Es kam indes alles ganz anders. Mit den militärischen Leistungen des deutschen Heeres war es seit dem November 1918, als der Krieg endgültig verloren war, erst einmal vorbei, und der Ruhm Spenglers stieg paradoxerweise – sozusagen in kontrafaktischer Bewegung – mit dem politischen Niedergang Deutschlands, das im Frühsommer 1919 den als Schande und Demütigung empfundenen Versailler Friedensvertrag akzeptieren mußte, immer weiter an. Die allgemeine Stimmung im Lande des Hauptverlierers des Ersten Weltkrieges verdüsterte sich in einer Weise, daß der Titel von Spenglers großem Werk von den Deutschen der damaligen Zeit gewissermaßen als die Losung der gegenwärtigen Weltstunde empfunden wurde: Der von dem Denker angekündigte Untergang des Abendlandes wurde mit dem Untergang Deutschlands gleichgesetzt.

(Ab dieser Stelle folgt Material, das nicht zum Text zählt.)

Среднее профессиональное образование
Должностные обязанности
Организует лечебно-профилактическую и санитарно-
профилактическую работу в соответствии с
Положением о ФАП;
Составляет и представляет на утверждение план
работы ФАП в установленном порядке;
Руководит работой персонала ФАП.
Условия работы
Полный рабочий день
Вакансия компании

Viele Assoziationen mögen hierbei mitgespielt haben. Spätestens seit Friedrich Meineckes berühmtem Buch Weltbürgertum und Nationalstaat von 1908 war den Deutschen die Tatsache ins Bewußtsein zurückgerufen worden, daß die deutschen Klassiker und die Vertreter des philosophischen Idealismus um 1800, allen voran Schiller und Fichte, die Deutschen als „Weltvolk“ angesehen hatten, als geistig führendes Volk in der Welt, das freilich – und das war entscheidend – diesen Ruhm nicht für sich allein erstrebte, sondern das seine geistigen Fähigkeiten vollkommen und ausschließlich in den Dienst der Höherentwicklung der gesamten Menschheit stellte. Von den späteren nationalistischen Verengungen war hier noch keine Spur zu finden, doch die Selbstidentifikation der Deutschen mit dem Höhepunkt intellektueller Weltkultur wirkte lange nach. Auch noch später, gerade in der Zeit des Kaiserreichs, gab es nicht wenige Deutsche, von denen Deutschlands Hauptaufgabe in der Welt zuerst und vor allem in den Bereichen der Wissenschaft und der Kunst gesehen wurde. Der politische Niedergang des Landes nach dem Ende des Ersten Weltkrieges konnte aus diesem Grund umso umstandsloser mit dem Niedergang der abendländischen, ja sogar der „weißen“ Welt überhaupt in Parallele gesetzt werden. Dieser Gedanke bot nicht nur die Möglichkeit, dem für die meisten deutschen Zeitgenossen nur schwer faßbaren Untergang des Kaiserreichs eine Art von „Sinn“ abzugewinnen, sondern es war in der Perspektive dieser Deutung nun ebenfalls möglich, die eigene Niederlage gewissermaßen metaphysisch und geschichtsphilosophisch zu überhöhen – eben indem man das Schicksal Deutschlands mit dem Schicksal des Abendlandes selbst identifizierte: Stirbt Deutschland, das Herz des Abendlandes, dann ist auch der Kontinent, der Kulturkreis als ganzer mit Notwendigkeit zum Untergang verurteilt.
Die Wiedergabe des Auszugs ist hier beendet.